Even over the phone, Landrieu demonstrates why he is one of my favorite public officials. Removing those Confederate monuments, which came after hearings, votes of the City Council and legal challenges to prevent it from happening, put him and anyone else involved in danger. But that didn’t stop him from doing it or speaking out, as he did in a speech on Friday.
“I think it’s hard for people to see the truth. … I want to gently peel people’s hands off of a false narrative of history,” Landrieu told me. Saying those monuments “were put up for a very specific reason,” the mayor explained that “they were designed not to honor the men, not to honor Robert E. Lee, P.G.T. Beauregard, Jefferson Davis. They were put up to send a message [of] who were still in control, notwithstanding the fact the Confederacy lost the war. Now that’s intimidating, and the consequence of that was that people who didn’t feel comfortable here left.”
Before Landrieu made a mark taking on the Confederacy, he was making waves taking on crime in the majority African American city he was twice elected to run. “I didn’t grab this. This problem grabbed me,” Landrieu told Jeffrey Goldberg in a powerful 2015 profile for the Atlantic. “We have basically given up on our African American boys. I’d be a cold son of a [b––––] if I ignored it, if I just focused on the other side of town, or focused just on tourism.” When he, Goldberg and author Ta-Nehisi Coates talked about this issue during a panel at the 2015 Aspen Ideas Festival, Landrieu impressed me because he talked about the issue of violence and the impact on blacks with a passion I hadn’t seen in a Southern white politician — ever.
“I’m not sure you’re seeing it in any politician in the country, not just in the South,” Landrieu told me during the podcast. “I’m proud to be from the South. … But I think we have a very hard time confronting painful issues.” He added: “The problem is everybody wants an easy answer that’s not painful.
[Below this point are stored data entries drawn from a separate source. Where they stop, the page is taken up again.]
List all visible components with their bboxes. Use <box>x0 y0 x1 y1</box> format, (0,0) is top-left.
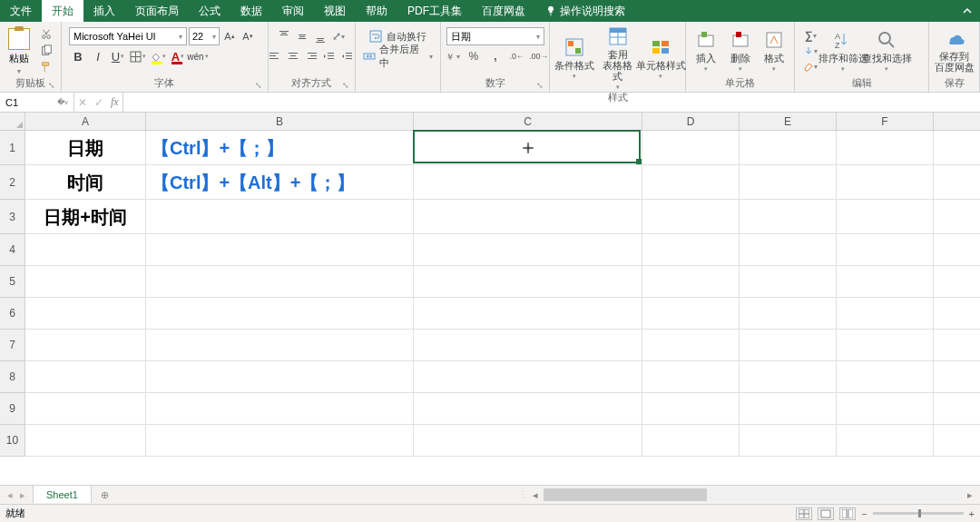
comma-format-button[interactable]: , <box>485 47 505 65</box>
increase-font-button[interactable]: A▴ <box>221 28 238 44</box>
cell[interactable] <box>837 361 934 393</box>
cell[interactable] <box>837 425 934 457</box>
cell[interactable]: 【Ctrl】+【Alt】+【；】 <box>146 165 414 200</box>
cell[interactable] <box>740 234 837 266</box>
cell[interactable] <box>146 361 414 393</box>
dialog-launcher-icon[interactable]: ⤡ <box>255 81 262 90</box>
merge-center-button[interactable]: 合并后居中 ▾ <box>363 47 434 65</box>
spreadsheet-grid[interactable]: ABCDEF 12345678910 日期【Ctrl】+【；】时间【Ctrl】+… <box>0 113 980 485</box>
number-format-select[interactable]: 日期▾ <box>446 27 544 45</box>
dialog-launcher-icon[interactable]: ⤡ <box>342 81 349 90</box>
orientation-button[interactable]: ⤢▾ <box>329 27 348 45</box>
normal-view-button[interactable] <box>796 507 812 520</box>
cell[interactable] <box>837 393 934 425</box>
zoom-out-button[interactable]: − <box>861 508 867 519</box>
scroll-thumb[interactable] <box>544 488 707 501</box>
increase-decimal-button[interactable]: .0← <box>507 47 527 65</box>
decrease-decimal-button[interactable]: .00→ <box>529 47 549 65</box>
row-header[interactable]: 5 <box>0 266 24 298</box>
decrease-indent-button[interactable] <box>320 47 338 65</box>
dialog-launcher-icon[interactable]: ⤡ <box>536 81 544 90</box>
cell[interactable] <box>25 266 146 298</box>
cell[interactable]: 【Ctrl】+【；】 <box>146 131 414 165</box>
column-header[interactable]: C <box>414 113 642 130</box>
format-cells-button[interactable]: 格式▾ <box>760 29 789 73</box>
tab-view[interactable]: 视图 <box>314 0 356 22</box>
sheet-tab-active[interactable]: Sheet1 <box>33 485 92 503</box>
cell[interactable] <box>414 298 642 330</box>
tab-insert[interactable]: 插入 <box>83 0 125 22</box>
tab-baidu-netdisk[interactable]: 百度网盘 <box>472 0 535 22</box>
row-header[interactable]: 7 <box>0 330 24 361</box>
align-right-button[interactable] <box>302 47 320 65</box>
cell[interactable] <box>740 425 837 457</box>
cell[interactable] <box>25 425 146 457</box>
cell[interactable] <box>740 361 837 393</box>
cell[interactable] <box>25 361 146 393</box>
font-color-button[interactable]: A▾ <box>169 47 187 65</box>
accounting-format-button[interactable]: ￥▾ <box>442 47 462 65</box>
page-break-view-button[interactable] <box>839 507 856 520</box>
sort-filter-button[interactable]: AZ 排序和筛选▾ <box>824 29 862 73</box>
row-header[interactable]: 6 <box>0 298 24 330</box>
cells-container[interactable]: 日期【Ctrl】+【；】时间【Ctrl】+【Alt】+【；】日期+时间 <box>25 131 980 457</box>
cell[interactable]: 日期 <box>25 131 146 165</box>
column-header[interactable]: F <box>837 113 934 130</box>
fill-button[interactable]: ▾ <box>802 44 818 58</box>
cell[interactable] <box>414 165 642 200</box>
row-header[interactable]: 9 <box>0 393 24 425</box>
border-button[interactable]: ▾ <box>129 47 147 65</box>
align-left-button[interactable] <box>266 47 284 65</box>
percent-format-button[interactable]: % <box>464 47 484 65</box>
cell[interactable] <box>414 266 642 298</box>
increase-indent-button[interactable] <box>338 47 357 65</box>
cell[interactable] <box>642 393 740 425</box>
cell[interactable] <box>642 200 740 234</box>
fill-color-button[interactable]: ▾ <box>149 47 167 65</box>
cell[interactable] <box>146 266 414 298</box>
cell[interactable] <box>837 266 934 298</box>
cell[interactable] <box>146 200 414 234</box>
tab-help[interactable]: 帮助 <box>356 0 397 22</box>
dialog-launcher-icon[interactable]: ⤡ <box>48 81 55 90</box>
insert-cells-button[interactable]: 插入▾ <box>691 29 720 73</box>
scroll-track[interactable] <box>544 488 962 501</box>
format-as-table-button[interactable]: 套用 表格格式▾ <box>599 25 636 91</box>
bold-button[interactable]: B <box>69 47 87 65</box>
collapse-ribbon-button[interactable] <box>958 2 976 20</box>
add-sheet-button[interactable]: ⊕ <box>92 486 118 504</box>
cell[interactable] <box>146 234 414 266</box>
column-header[interactable]: D <box>642 113 740 130</box>
cell[interactable] <box>414 234 642 266</box>
cell[interactable] <box>740 131 837 165</box>
tab-home[interactable]: 开始 <box>42 0 83 22</box>
column-header[interactable]: A <box>25 113 146 130</box>
cell[interactable] <box>837 298 934 330</box>
conditional-formatting-button[interactable]: 条件格式▾ <box>555 36 593 80</box>
cell[interactable] <box>146 330 414 361</box>
horizontal-scrollbar[interactable]: ◂ ▸ <box>525 486 980 504</box>
cell[interactable] <box>414 361 642 393</box>
row-headers[interactable]: 12345678910 <box>0 131 25 457</box>
tab-formulas[interactable]: 公式 <box>189 0 230 22</box>
sheet-nav-prev[interactable]: ◂ <box>7 489 13 501</box>
cell[interactable] <box>25 234 146 266</box>
tell-me-search[interactable]: 操作说明搜索 <box>535 0 635 22</box>
cell[interactable] <box>837 330 934 361</box>
cell[interactable]: 日期+时间 <box>25 200 146 234</box>
cell[interactable] <box>837 165 934 200</box>
sheet-nav-next[interactable]: ▸ <box>20 489 25 501</box>
copy-button[interactable] <box>37 44 55 58</box>
row-header[interactable]: 8 <box>0 361 24 393</box>
underline-button[interactable]: U▾ <box>109 47 127 65</box>
cell[interactable] <box>740 200 837 234</box>
select-all-corner[interactable] <box>0 113 25 131</box>
font-size-select[interactable]: 22▾ <box>189 27 220 45</box>
paste-button[interactable]: 粘贴 ▾ <box>4 25 34 75</box>
cell[interactable] <box>740 298 837 330</box>
cell[interactable] <box>25 330 146 361</box>
insert-function-button[interactable]: fx <box>111 95 119 109</box>
row-header[interactable]: 4 <box>0 234 24 266</box>
column-header[interactable]: B <box>146 113 414 130</box>
align-middle-button[interactable] <box>293 27 311 45</box>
Well, all of the right answers are not easy and all of them hurt. That’s essentially what I’ve learned as the mayor.”
Listen to the podcast to hear Landrieu talk about how the meaning of “Where there is no justice, there is no peace” changed for him; what poor whites and poor African Americans have in common; what advice Landrieu has for both political parties, and how to deal with race.
“Look, you can’t go over it. You can’t go under it. You can’t go around it. You actually have to walk through it,” Landrieu said. “And walking through it is hard, and it’s painful and it’s uncomfortable. But when you come out the other side, we’re all going to be better off for it.”